We all turned towards the MiGs and commenced a 'scissors'. It soon became apparent that four MiGs were after each section of two Furies, but by continuing our break turns, we presented impossible targets. They made no attempt to bracket us.
 One MiG came at me head on. I saw his heavy tracer shells. I fired a burst, then he flashed past me. I believe Carl got some hits on him too. This aircraft then broke away, and went head on to my Nos 3 and 4, Lieutenant Pete Davies and 'Smoo' Ellis. They were seen to get good hits on one who broke away with smoke coming from him.

Although some sources claim a second MiG-15 was downed by the British pilots, most accounts do not mention this. Regardless, this incident was the only air-to-air engagement by a British pilot in a British aircraft during the Korean War. However, Royal Air Force pilots flying on exchange with the USAF did claim at least seven kills during the course of the conflict.

He was subsequently awarded the Distinguished Service Cross in 1953.
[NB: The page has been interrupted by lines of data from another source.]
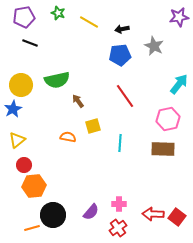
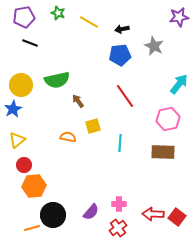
brown rectangle: moved 3 px down
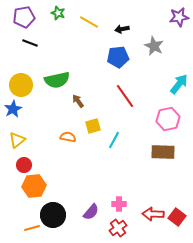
blue pentagon: moved 2 px left, 2 px down
cyan line: moved 6 px left, 3 px up; rotated 24 degrees clockwise
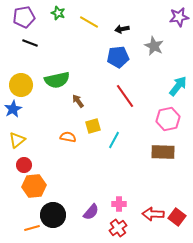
cyan arrow: moved 1 px left, 2 px down
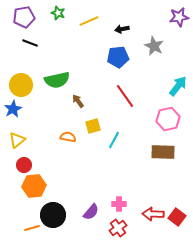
yellow line: moved 1 px up; rotated 54 degrees counterclockwise
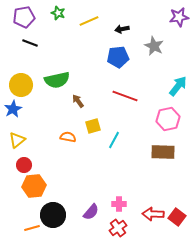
red line: rotated 35 degrees counterclockwise
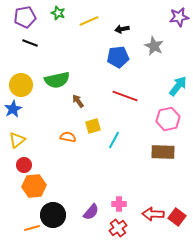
purple pentagon: moved 1 px right
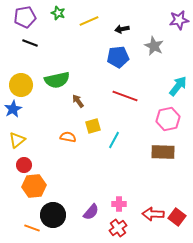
purple star: moved 3 px down
orange line: rotated 35 degrees clockwise
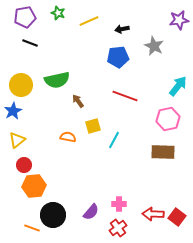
blue star: moved 2 px down
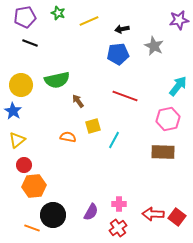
blue pentagon: moved 3 px up
blue star: rotated 12 degrees counterclockwise
purple semicircle: rotated 12 degrees counterclockwise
In 2018, it was found that the kill may have been erroneously credited to Lieutenant Carmichael; The kill is now claimed by Brian 'Schmoo' Ellis, a sub-lieutenant flying in formation with Lieutenant Carmichael that day. Ellis claims that he was the only pilot in the flight that returned with no ammunition left, while Carmichael only expended about 10% of his cannon rounds during a routine 'gun check' strafing-run on a stretch of sand. Ellis claims that the Royal Navy simply awarded the kill to the most senior man in the flight – Carmichael – despite most of the flight knowing the truth. The Royal Navy has not disputed Ellis' claim, and although there was no gyro gun sight camera to prove him correct, his colleagues also endorsed that credit should go to him.

==Later service==
By 1960, Carmichael was Commanding Officer of Lossiemouth based 806 Naval Air Squadron, the last Royal Navy unit flying Hawker Sea Hawks. He was appointed an Officer of the Order of the British Empire in the 1968 New Year Honours, and later went on to serve as Commanding Officer of T.S. Prince of Wales, Holyhead Sea Cadets until his retirement in 1984. Carmichael died on 25 July 1997.